Достоевский и немецкий экспрессионизм как особая историко-литературная проблема
Воздействие Достоевского на искусство и литературу экспрессионизма — сложная проблема, так как интерес к подлинной идейной и художественной проблематике Достоевского в них постоянно сочетался с очень сильным тяготением к изображению различного рода смутных психологических и фантастических состояний и кошмаров, которые (хотя в литературной и художественной критике того времени они обычно ассоциировались с художественным миром Достоевского) скорее следует считать одним из характерных для модернистского искусства 1910-1920-х годов проявлений «достоевщины».
В этом отношении особенно показательно творчество Г. Мейринка (1868-1932), оказавшее влияние на целую линию в немецком художественном кино начала 1920-х годов, представленную именами известных кинорежиссеров Р. Вине и Ф. Ланга, актеров В. Краусса, К. Вейдта и др.
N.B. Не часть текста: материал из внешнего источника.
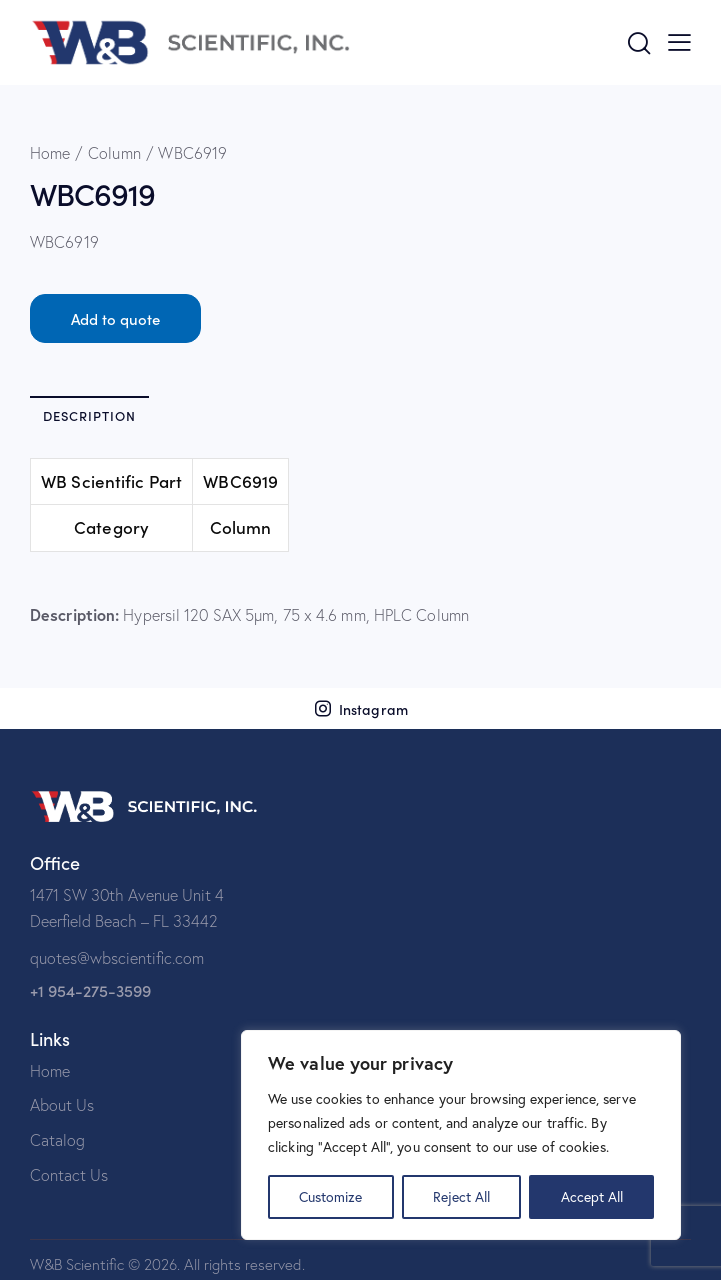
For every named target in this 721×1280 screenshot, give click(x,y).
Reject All (461, 1196)
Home (50, 153)
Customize (330, 1196)
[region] (461, 1135)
В романе Мейринка «Голем» (1915) центральному персонажу — родному брату не только гофмановских мечтателей, но и Ордынова из «Хозяйки» Достоевского — противостоит своеобразное воплощение мирового зла, еврей-старьевщик Аарон Васертраум, лицо которого представляет отталкивающую «маску» и который кажется герою (подобно зловещим персонажам русского романиста) ткущим свою паутину «пауком среди людей».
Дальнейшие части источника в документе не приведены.